XI - Desaplica o direito, pois, não obstante referir que " o acto de transmitir ao autor o teor do relatório de controlo no qual se constata a existência de irregularidades, deve ser entendido para efeitos do parágrafo 2.º do n.º 1 do artigo 3.º do Regulamento 2988/95, como um acto emanado da autoridade competente que tem em vista a instrução do procedimento por irregularidade e, teve a faculdade de interromper a prescrição, ignora o segmento da norma que determina “… tendo em vista instruir ou instaurar procedimento por irregularidade». (sublinhado nosso).”
XII - Enferma, assim, o douto acórdão em erro grosseiro de interpretação da norma e de não adequação dos factos ao plano abstrato da norma porque não aplica o 2.º parágrafo do artigo que cita, ignorando-o.
XIII - Com efeito, o Tribunal ao concluir pela interrupção da prescrição do procedimento nos termos do disposto no parágrafo 2.º do art. 3.º, n.º do Regulamento (CE, EURATOM) n.º 2988/95, não ponderou e não valorou o respetivo regime jurídico aplicável, pelo que o acórdão do TCA/SUL no que a esta questão se refere não pode ser mantido, justificando-se o presente recurso.

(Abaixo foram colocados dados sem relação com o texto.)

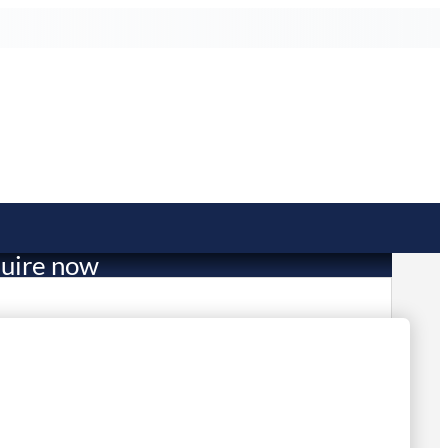
uire now
2,239.00
mited Stock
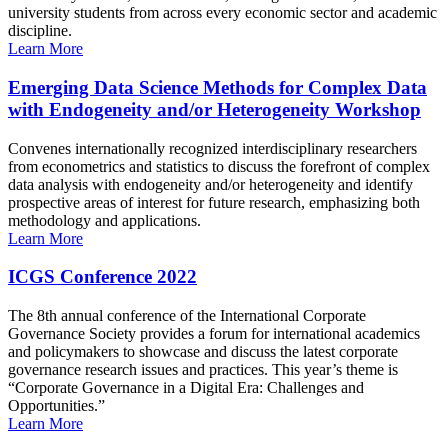
university students from across every economic sector and academic
discipline.
Learn More
Emerging Data Science Methods for Complex Data
with Endogeneity and/or Heterogeneity Workshop
Convenes internationally recognized interdisciplinary researchers
from econometrics and statistics to discuss the forefront of complex
data analysis with endogeneity and/or heterogeneity and identify
prospective areas of interest for future research, emphasizing both
methodology and applications.
Learn More
ICGS Conference 2022
The 8th annual conference of the International Corporate
Governance Society provides a forum for international academics
and policymakers to showcase and discuss the latest corporate
governance research issues and practices. This year’s theme is
“Corporate Governance in a Digital Era: Challenges and
Opportunities.”
Learn More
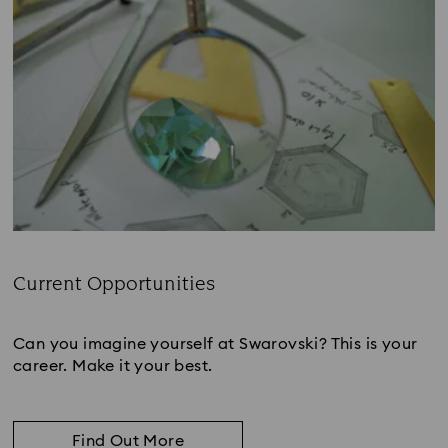
Current Opportunities
Subtitle:
Can you imagine yourself at Swarovski? This is your
career. Make it your best.
Find Out More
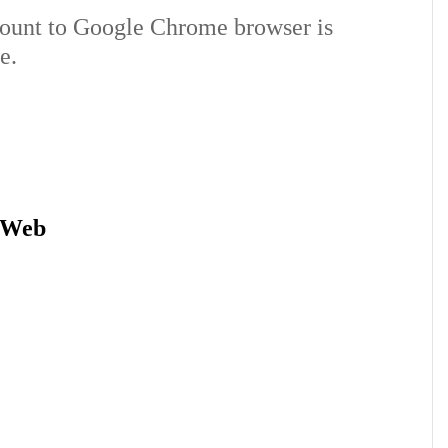
ount to Google Chrome browser is
e.
 Web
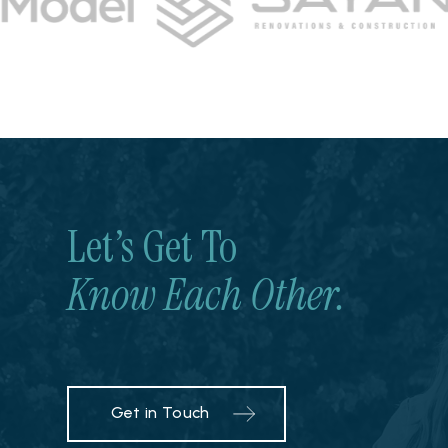
Let’s Get To
Know Each Other.
Get in Touch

XIV - Por outro lado, a admissão do presente recurso assume a maior relevância jurídica, pois, a controvérsia e a decisão a tomar, é suscetível de extravasar os limites da situação singular em apreço, como aliás já sucede, pois, tem-se assistido a uma aplicação indiscriminada pelos Tribunais, da mais recente jurisprudência do Supremo Tribunal Administrativo e do Tribunal de Justiça da União Europeia (TJUE) sem atender à natureza concreta dos factos interruptivos da prescrição das ajudas bem como à circunstância de não se pronunciarem quanto ao regime a aplicar e ao que possa ser entendido como “ acto, de que seja dado conhecimento à pessoa em causa, emanado da autoridade competente tendo em vista instruir ou instaurar procedimento por irregularidade»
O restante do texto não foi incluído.